Perşembe günü, buradan hatırı sayılır bir kalabalıkla, zaman zaman sözünü ettiğimiz Fatsa Gavraz’daki akrabalarımızdan Avni Serdaroğlu’nun cenâzesine gittik. Hattâ orada, bizimle berâber cenazeye katılan Necati CAFAROĞLU amcamızın, Salim Cafaroğlu adlı amcasının mezarını da gördük. Tabii, bizi oralarla akrabâ yapan büyük teyzemiz Şâdiye Hâtun’un kabrini de bulduk. Hepsine de fâtihalar okuduk.
Cuma günü namazın ardından Ordu MerkezKayadibi Köyü’ne çıktık. Gittiğimiz evdekiler her tarafı çeşit çeşit çiçeklerle donatmışlar. Harman kenarları, bahçe kıyıları, yol içleri, samanlık önleri, meyve dipleri, balkonlar.
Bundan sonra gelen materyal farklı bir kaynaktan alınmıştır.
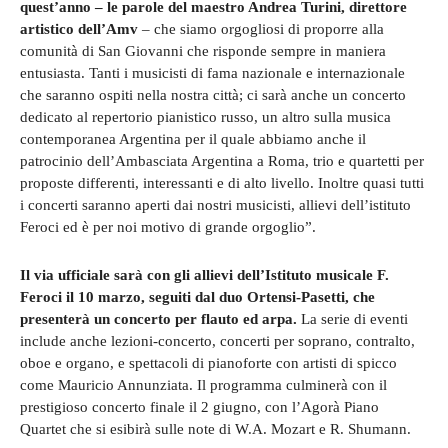
quest’anno – le parole del maestro Andrea Turini, direttore
artistico dell’Amv
– che siamo orgogliosi di proporre alla
comunità di San Giovanni che risponde sempre in maniera
entusiasta. Tanti i musicisti di fama nazionale e internazionale
che saranno ospiti nella nostra città; ci sarà anche un concerto
dedicato al repertorio pianistico russo, un altro sulla musica
contemporanea Argentina per il quale abbiamo anche il
patrocinio dell’Ambasciata Argentina a Roma, trio e quartetti per
proposte differenti, interessanti e di alto livello. Inoltre quasi tutti
i concerti saranno aperti dai nostri musicisti, allievi dell’istituto
Feroci ed è per noi motivo di grande orgoglio”.
Il via ufficiale sarà con gli allievi dell’Istituto musicale F.
Feroci il 10 marzo, seguiti dal duo Ortensi-Pasetti, che
presenterà un concerto per flauto ed arpa.
La serie di eventi
include anche lezioni-concerto, concerti per soprano, contralto,
oboe e organo, e spettacoli di pianoforte con artisti di spicco
come Mauricio Annunziata. Il programma culminerà con il
prestigioso concerto finale il 2 giugno, con l’Agorà Piano
Quartet che si esibirà sulle note di W.A. Mozart e R. Shumann.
Onu ordan getirmişler, bunu buradan, bunu falancı vermiş, şunu falancı almış falan. İnsanlar toprak nîmetini en güzeliyle değerlendirmeye çalışıyorlar. Güzelliklere güzellik katıyorlar. Zâten yol boyu, köy köy, mahalle mahalle her taraf sebzelerle, meyvelerle, rengârenk yapraklarla bezeli. Benim memleketim dünyâ güzeli!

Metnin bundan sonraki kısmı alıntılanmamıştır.